上記のような研究室の事情は,大学院生の教育において深刻な問題を起こしていると私は考えている.本来の大学院教育の目的は,自分自身の手で研究を遂行できる人材の養成である.学生が指導者の要請に沿った研究をしていては,そのような目的を達成するのは大変難しい.私は大学院生の研究発表会(学内の学位審査会や,学外の学生フォーラム)の時に発表者に対して,「あなたの研究の新しい点は何か」「この研究の意義は何か」をくり返し質問するようにしている.このような原理的な質問に対応できることは,博士や修士の学位取得者に強く求められることである.しかしながら,実際には,このような質問を受けた学生の大部分は絶句してしまい,うまく答えられないことが多い.教授の手伝いをすれば学位取得ができるというのでは,大学院から巣立った学生が,指導的な立場に立ち活躍できるようになるとは考えられない.一方,教授の立場から見ても,実験を全面的に学生に頼ってしまうと,実際の実験は大学院生という研究の素人が実行することになり,コントロールの取り方から結果の評価に至るまで,国際水準から一歩下がったレベルの研究になってしまう危険性がある.また,教授には実際の実験結果についての報告が充分なされず,教授自身が意図せずとも,研究の全体像がわからなくなってしまう事態が生じることは容易に察せられる.

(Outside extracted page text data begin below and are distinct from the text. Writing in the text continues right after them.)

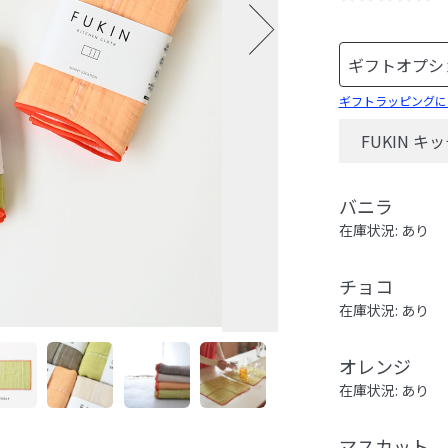
ギフトラッピングに
FUKIN 
バニラ
在庫状況: あり
チョコ
在庫状況: あり
オレンジ
在庫状況: あり
マスカット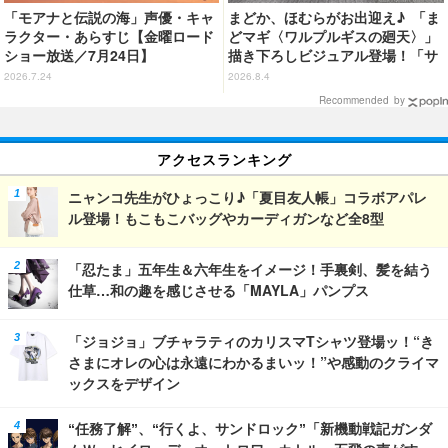
「モアナと伝説の海」声優・キャ
まどか、ほむらがお出迎え♪ 「ま
ラクター・あらすじ【金曜ロード
どマギ〈ワルプルギスの廻天〉」
ショー放送／7月24日】
描き下ろしビジュアル登場！「サ
ンシャインシティプリンスホテ
2026.7.24
2026.8.4
ル」コラボ開催
Recommended by
アクセスランキング
ニャンコ先生がひょっこり♪「夏目友人帳」コラボアパレ
ル登場！もこもこバッグやカーディガンなど全8型
「忍たま」五年生＆六年生をイメージ！手裏剣、髪を結う
仕草…和の趣を感じさせる「MAYLA」パンプス
「ジョジョ」ブチャラティのカリスマTシャツ登場ッ！“き
さまにオレの心は永遠にわかるまいッ！”や感動のクライマ
ックスをデザイン
“任務了解”、“行くよ、サンドロック”「新機動戦記ガンダ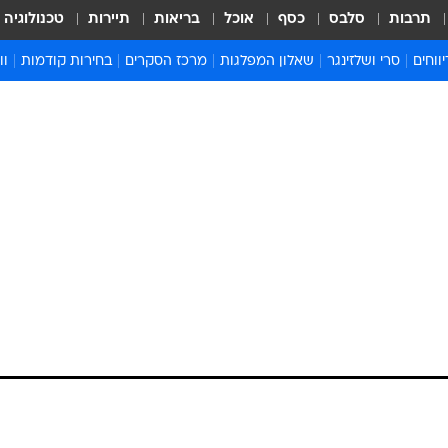
תרבות
סלבס
כסף
אוכל
בריאות
תיירות
טכנולוגיה
ווחים
סרי ושלזינגר
שאלון המפלגות
מרכז הסקרים
בחירות קודמות
וו
בחירות 2022
בחירות 2021
בחירות 2020
בחירות 2019 מועד ב
בחירות 2019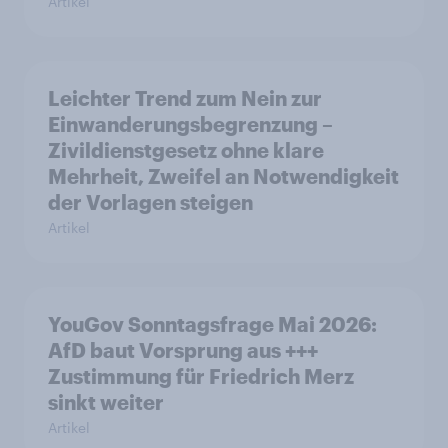
Artikel
Leichter Trend zum Nein zur
Einwanderungsbegrenzung –
Zivildienstgesetz ohne klare
Mehrheit, Zweifel an Notwendigkeit
der Vorlagen steigen
Artikel
YouGov Sonntagsfrage Mai 2026:
AfD baut Vorsprung aus +++
Zustimmung für Friedrich Merz
sinkt weiter
Artikel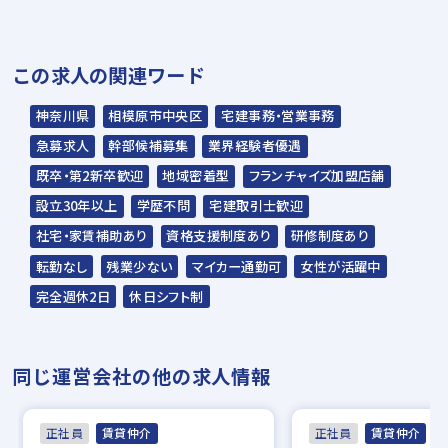
いただきます。
▼
この求人の関連ワード
適性検査、面接申告書提出
▼
神奈川県
相模原市中央区
宅建事務・営業事務
1次面接（人事担当）、作文（800文字程度）
急募求人
幹部候補募集
業界経験者優遇
▼
既卒・第2新卒歓迎
地域密着型
フランチャイズ加盟店舗
2次面接（担当部署責任者、総務部責任者）
設立30年以上
学歴不問
宅建取引士歓迎
▼
社宅・家賃補助あり
資格支援制度あり
研修制度あり
内定
転勤なし
残業少ない
マイカー通勤可
女性が活躍中
※入社時期は相談に応じます。現在、在職中
完全週休2日
休日シフト制
の方も積極的にご応募ください。応募の秘密
は厳守いたします。
同じ運営会社の他の求人情報
正社員
賃貸仲介
正社員
賃貸仲介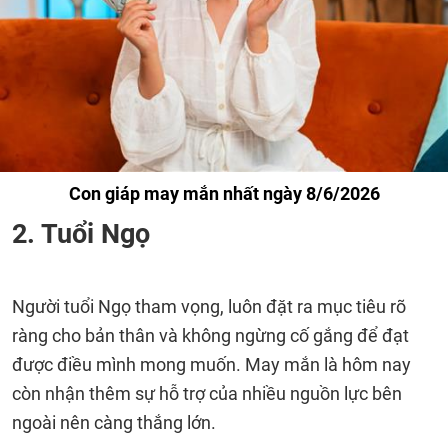
Con giáp may mắn nhất ngày 8/6/2026
2. Tuổi Ngọ
Người tuổi Ngọ tham vọng, luôn đặt ra mục tiêu rõ
ràng cho bản thân và không ngừng cố gắng để đạt
được điều mình mong muốn. May mắn là hôm nay
còn nhận thêm sự hỗ trợ của nhiều nguồn lực bên
ngoài nên càng thắng lớn.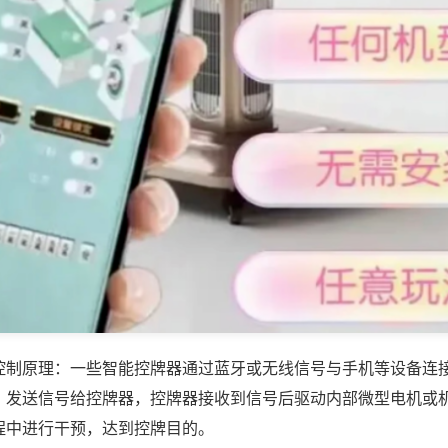
控制原理：一些智能控牌器通过蓝牙或无线信号与手机等设备连
，发送信号给控牌器，控牌器接收到信号后驱动内部微型电机或
程中进行干预，达到控牌目的。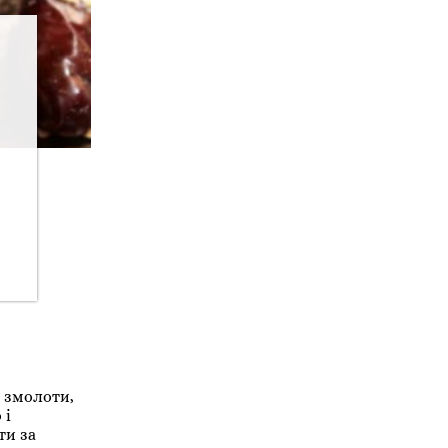
 змолоти,
 і
ти за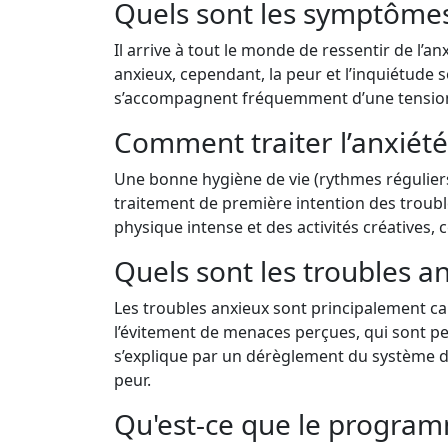
Quels sont les symptômes 
Il arrive à tout le monde de ressentir de l’
anxieux, cependant, la peur et l’inquiétude 
s’accompagnent fréquemment d’une tension
Comment traiter l’anxiété
Une bonne hygiène de vie (rythmes réguliers, 
traitement de première intention des troubles
physique intense et des activités créatives,
Quels sont les troubles a
Les troubles anxieux sont principalement ca
l’évitement de menaces perçues, qui sont per
s’explique par un dérèglement du système d’a
peur.
Qu'est-ce que le program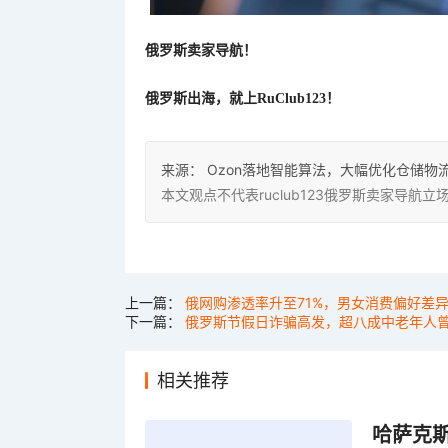
俄罗斯卖家导航！
俄罗斯出海，就上
RuClub123！
来源：
Ozon落地智能算法，大幅优化仓储物
本文观点不代表ruclub123俄罗斯卖家导
上一篇：
俄网购渗透率升至71%，男女消费偏好差
下一篇：
俄罗斯节假日诈骗高发，超八成中老年人
相关推荐
哈萨克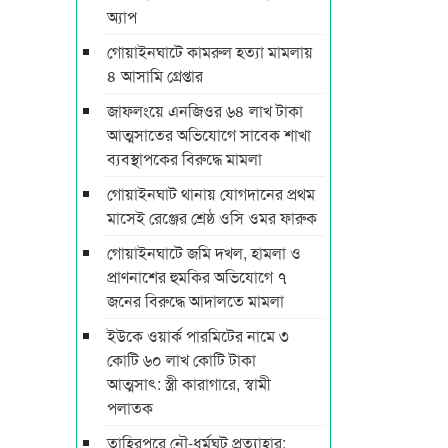
অ্যাপ
গোয়াইনঘাটে কামরুল হত্যা মামলায়
৪ আসামি গ্রেপ্তার
জাফলংয়ে এনজিওর ৬৪ লাখ টাকা
আত্মসাতের অভিযোগে সাবেক শাখা
ব্যবস্থাপকের বিরুদ্ধে মামলা
গোয়াইনঘাট থানায় যোগদানের প্রথম
মাসেই রেঞ্জের শ্রেষ্ঠ ওসি ওমর ফারুক
গোয়াইনঘাটে জমি দখল, হামলা ও
প্রাণনাশের হুমকির অভিযোগে ৭
জনের বিরুদ্ধে আদালতে মামলা
ইউকে ওয়ার্ক পারমিটের নামে ৩
কোটি ৬০ লাখ কোটি টাকা
আত্মসাৎ: স্ত্রী কারাগারে, স্বামী
পলাতক
তাহিরপুরে নৌ-ধর্মঘট প্রত্যাহার: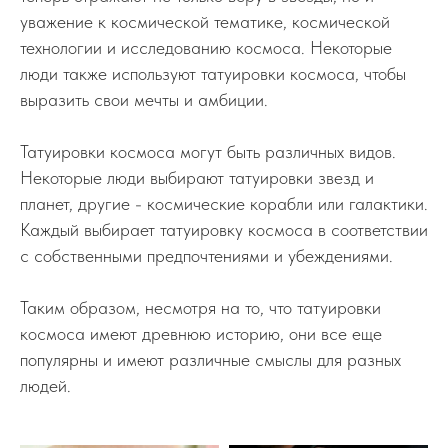
уважение к космической тематике, космической
технологии и исследованию космоса. Некоторые
люди также используют татуировки космоса, чтобы
выразить свои мечты и амбиции.
Татуировки космоса могут быть различных видов.
Некоторые люди выбирают татуировки звезд и
планет, другие - космические корабли или галактики.
Каждый выбирает татуировку космоса в соответствии
с собственными предпочтениями и убеждениями.
Таким образом, несмотря на то, что татуировки
космоса имеют древнюю историю, они все еще
популярны и имеют различные смыслы для разных
людей.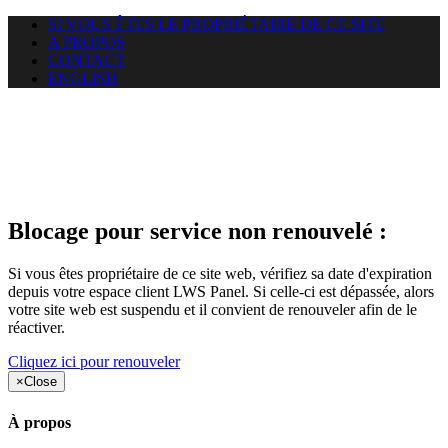
SI VOUS ÊTES LE PROPRIÉTAIRE DE CE SITE
A PROPOS
CONTACT
ENGLISH
Le site web samretogo.com
auquel vous essayez d’accéder
est suspendu
Blocage pour service non renouvelé :
Si vous êtes propriétaire de ce site web, vérifiez sa date d'expiration
depuis votre espace client LWS Panel. Si celle-ci est dépassée, alors
votre site web est suspendu et il convient de renouveler afin de le
réactiver.
Cliquez ici pour renouveler
×
Close
À propos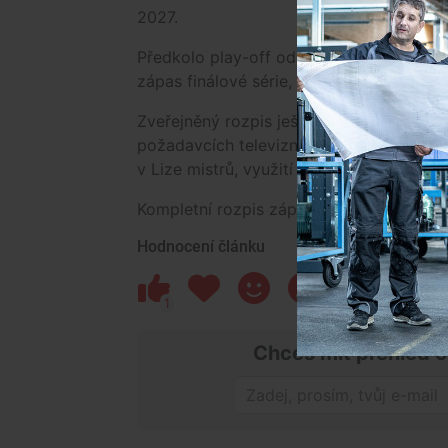
2027.
Předkolo play-off odstartuje 8. března
zápas finálové série, který je v kalendá
Zveřejněný rozpis ještě může v průběhu 
požadavcích televizních vysílatelů nebo 
v Lize mistrů, využití multifunkčních aré
Kompletní rozpis zápasů Banes Motoru 
Hodnocení článku
1
Chceš mít přehled o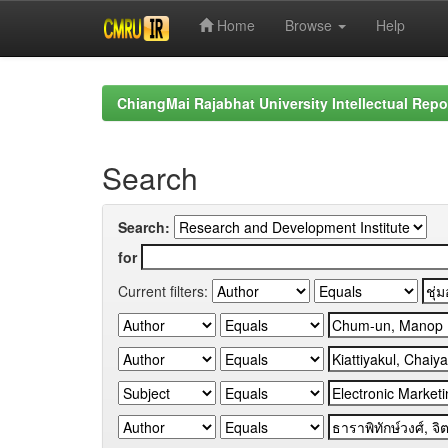
Home
Browse
Help
Skip
navigation
ChiangMai Rajabhat University Intellectual Repo
Search
Search:
for
Current filters:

大学院生の教育において,実験指導が重要である,という声があるが,それは間違いであると私は思う.極端に言えば,実験技術の習得は,大学院生の課題に含ませるべきではないと私は考えている.技術習得は,それを専門とする学校に任せるべきである.大学院生が学ぶべき最も重要なことは,「哲学」であって,「技術」ではない.もっと具体的に言えば,何のために研究をするのか,という点について,自分自身の考えを確立できるように学生を導くことが,大学院教育においては最も大切である.知識や技能の習得は,それを達成するために必要ではあるが,十分ではない.

私は教室の大学院生に対して,「私の言うことに従ってはならない」「自分で研究を考えろ」と常々言っている.その結果,私の自分自身の研究は,自分の手で実験して遂行するほか道がなくなる.それが私にとっては「ムチ」となっている.若い先生に一考していただければ幸いである.